Forderungsmanagement und Bewertungsfragen

JLL-Immobilien-Transparenz-Index bringt dem Markt den Durchblick

Hela Hinrichs

Immer mehr Immobilienmärkte werden immer transparenter. Und das hat - so der neunte Global Real Estate Transparency Index konkrete Auswirkungen auf Marktentscheidungen. So nehmen beispielsweise die Kapital-Allokationen zu. Und: Direktinvestitionen aus dem Ausland steigen, je durchschaubarer der Markt ist. Auch der deutsche Markt rückt erstmals in die Gruppe "sehr transparenter Märkte" auf Platz neun auf und zeigt im Vergleich zu der Analyse von 2014 Verbesserungen in fast allen Kategorien. JLL rechnet in den nächsten Jahren mit der Entstehung einer neuen Kategorie: "hyper-transparent". Doch muss man da die Frage stellen, was denn genau transparenter als transparent ist. Es drängt sich die Frage auf, ob die Kategorie "sehr transparent", die schon existiert, überhaupt noch valide gesteigert werden kann. Denn auch bereits in dem bestehenden Index gibt es für zahlreiche Länder immer noch ein großes Aufholpotenzial. Die Länder/Märkte werden einer von fünf Transparenzstufen zugeordnet: sehr transparent, transparent, semi-transparent, wenig transparent und undurchsichtig. Warum sollte der Weg bis ganz nach oben also noch höher werden? Red.

Zwei Drittel der Immobilienmärkte weltweit haben in den vergangenen zwei Jahren Fortschritte in Bezug auf ihr Transparenzniveau gemacht. Zu diesem Ergebnis kommt der neunte Global Real Estate Transparency Index (GRETI) 2016 von JLL und Lasalle Investment Management, der weltweit 109 Märkte analysiert. Auf die zehn vom GRETI als "sehr transparent" eingestuften Länder, darunter Deutschland, entfallen 75 Prozent des globalen Investitionsvolumens in Gewerbeimmobilien.

Das zeige nach Angaben der Autoren deutlich, welch großen Einfluss Transparenz auf Immobilien-Investitionsentscheidungen hat. Eine Reihe wichtiger Faktoren liegt den vom GRETI identifizierten Fortschritten zugrunde. Sie bilden den Rahmen für weitergehende Fragen, die durch hohe oder geringe Transparenz aufgeworfen werden: Kapital-Allokationen in Immobilien nehmen zu.

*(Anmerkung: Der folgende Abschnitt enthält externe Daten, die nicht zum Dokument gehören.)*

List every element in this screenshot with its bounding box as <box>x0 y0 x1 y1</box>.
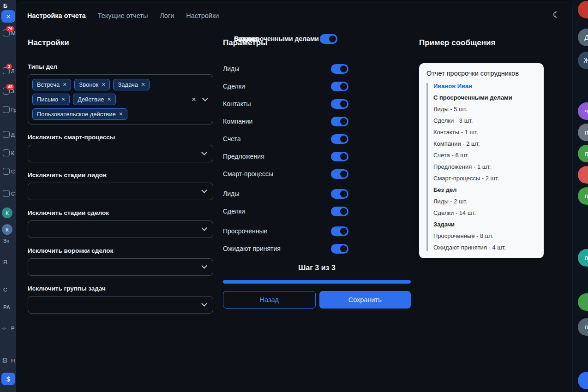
header-tab[interactable]: Логи <box>160 12 174 19</box>
left-rail-item[interactable]: Зп <box>0 236 16 248</box>
parameter-row: Смарт-процессы <box>223 168 348 179</box>
parameter-row: Лиды <box>223 188 348 199</box>
header-tab[interactable]: Настройки <box>186 12 219 19</box>
parameter-label: Контакты <box>223 100 251 107</box>
select-label: Исключить воронки сделок <box>28 247 213 254</box>
parameters-column: Параметры С просроченными деламиЛидыСдел… <box>223 29 411 309</box>
left-rail-item[interactable]: </>Р <box>0 324 16 336</box>
toggle-knob <box>340 83 347 90</box>
parameter-row: Лиды <box>223 63 348 74</box>
left-rail-item[interactable]: 76М <box>0 29 16 41</box>
header-tab[interactable]: Текущие отчеты <box>98 12 148 19</box>
toggle-switch[interactable] <box>331 152 348 161</box>
preview-line: Лиды - 2 шт. <box>433 198 536 205</box>
chat-avatar[interactable]: Д <box>578 29 588 46</box>
chat-avatar[interactable]: ч <box>578 102 588 120</box>
rail-avatar: К <box>2 224 12 235</box>
parameter-row: Контакты <box>223 98 348 109</box>
toggle-switch[interactable] <box>331 189 348 199</box>
chip-remove-icon[interactable]: × <box>119 110 123 118</box>
left-rail-item[interactable]: 48З <box>0 87 16 99</box>
select-input[interactable] <box>28 183 213 200</box>
back-button[interactable]: Назад <box>223 291 316 309</box>
toggle-switch[interactable] <box>331 99 348 109</box>
parameter-group: С просроченными деламиЛидыСделкиКонтакты… <box>223 63 411 179</box>
chip-remove-icon[interactable]: × <box>107 95 111 103</box>
clear-all-icon[interactable]: × <box>192 95 196 103</box>
chat-avatar[interactable]: Ж <box>578 52 588 69</box>
preview-line: Просроченные - 8 шт. <box>433 233 536 239</box>
step-label: Шаг 3 из 3 <box>223 263 411 272</box>
left-rail-item[interactable]: Д <box>0 130 16 142</box>
select-input[interactable] <box>28 145 213 162</box>
left-rail-item[interactable]: ⚙Н <box>0 356 16 368</box>
case-types-label: Типы дел <box>28 63 213 70</box>
theme-toggle-moon-icon[interactable]: ☾ <box>553 11 560 19</box>
toggle-switch[interactable] <box>331 169 348 179</box>
case-type-chip[interactable]: Звонок× <box>74 79 110 90</box>
toggle-switch[interactable] <box>331 207 348 216</box>
chevron-down-icon <box>201 263 207 269</box>
save-button[interactable]: Сохранить <box>319 291 411 309</box>
chat-avatar[interactable] <box>578 293 588 311</box>
chat-avatar[interactable] <box>578 166 588 184</box>
case-types-multiselect[interactable]: Встреча×Звонок×Задача×Письмо×Действие×По… <box>28 74 213 125</box>
toggle-switch[interactable] <box>331 82 348 91</box>
chat-avatar[interactable]: в <box>578 249 588 267</box>
chevron-down-icon <box>201 187 207 193</box>
left-rail-item[interactable]: Гр <box>0 105 16 117</box>
toggle-switch[interactable] <box>331 64 348 74</box>
chat-avatar[interactable] <box>578 1 588 18</box>
chevron-down-icon[interactable] <box>202 95 208 101</box>
case-type-chip[interactable]: Встреча× <box>32 79 71 90</box>
preview-line: Ожидают принятия - 4 шт. <box>433 244 536 251</box>
select-input[interactable] <box>28 296 213 314</box>
left-rail-item[interactable]: × <box>0 10 16 22</box>
preview-quote-block: Иванов ИванС просроченными деламиЛиды - … <box>426 83 536 251</box>
chat-avatar[interactable] <box>578 372 588 389</box>
multiselect-controls: × <box>188 79 207 120</box>
case-type-chip[interactable]: Действие× <box>73 94 115 105</box>
exclude-selects: Исключить смарт-процессыИсключить стадии… <box>28 134 213 314</box>
toggle-switch[interactable] <box>331 244 348 254</box>
chip-remove-icon[interactable]: × <box>141 81 145 89</box>
chip-remove-icon[interactable]: × <box>61 95 65 103</box>
chat-avatar[interactable]: п <box>578 145 588 162</box>
left-rail-item[interactable]: 3Л <box>0 66 16 78</box>
case-types-chips: Встреча×Звонок×Задача×Письмо×Действие×По… <box>32 79 188 120</box>
preview-line: Предложения - 1 шт. <box>433 164 536 170</box>
rail-button[interactable]: $ <box>1 373 15 385</box>
left-rail-item[interactable]: К <box>0 148 16 160</box>
left-rail-item[interactable]: К <box>0 224 16 236</box>
chip-remove-icon[interactable]: × <box>63 81 66 89</box>
header-tab[interactable]: Настройка отчета <box>27 12 86 19</box>
toggle-switch[interactable] <box>331 226 348 236</box>
left-rail-item[interactable]: С <box>0 167 16 179</box>
case-type-chip[interactable]: Пользовательское действие× <box>32 108 127 120</box>
settings-title: Настройки <box>28 38 213 48</box>
left-rail-item[interactable]: РА <box>0 303 16 315</box>
chat-avatar[interactable]: п <box>578 124 588 141</box>
left-rail-item[interactable]: Я <box>0 257 16 269</box>
left-rail-item[interactable]: С <box>0 189 16 201</box>
toggle-switch[interactable] <box>320 34 337 44</box>
chat-avatar[interactable]: п <box>578 187 588 205</box>
preview-line: Сделки - 3 шт. <box>433 118 536 124</box>
left-rail-item[interactable]: $ <box>0 373 16 385</box>
left-rail-item[interactable]: С <box>0 285 16 297</box>
select-input[interactable] <box>28 258 213 276</box>
chat-avatar[interactable]: п <box>578 318 588 336</box>
right-rail: ДЖчпппвп <box>572 0 588 392</box>
case-type-chip[interactable]: Задача× <box>113 79 150 90</box>
toggle-switch[interactable] <box>331 134 348 144</box>
case-type-chip[interactable]: Письмо× <box>32 94 70 105</box>
chip-remove-icon[interactable]: × <box>102 81 105 89</box>
parameter-label: Сделки <box>223 208 245 215</box>
toggle-knob <box>340 153 347 160</box>
close-button[interactable]: × <box>1 10 15 23</box>
exclude-select-group: Исключить стадии лидов <box>28 172 213 200</box>
select-input[interactable] <box>28 220 213 238</box>
left-rail-item[interactable]: К <box>0 208 16 220</box>
toggle-knob <box>340 171 347 178</box>
toggle-switch[interactable] <box>331 117 348 126</box>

JLL prognostiziert, dass innerhalb der nächsten zehn Jahre mehr als eine Billion US-Dollar in diesen Sektor investiert werden, gegenüber aktuell 700 Milliarden US-Dollar. Diese Zunahme ist gleichbedeutend dem Drängen der Investoren nach weiteren Verbesserungen der Immobilienmarkttransparenz. Sie erwarten quasi selbstverständlich eine Parität der Standards gegenüber anderen Assetklassen. Eine Verbesserung geht generell mit einer Zunahme von Direktinvestitionen aus dem Ausland und der Nutzeraktivitäten einher. Investoren und Unternehmen haben zur Beschleunigung von Transparenz-Reformen in vielen Ländern beigetragen.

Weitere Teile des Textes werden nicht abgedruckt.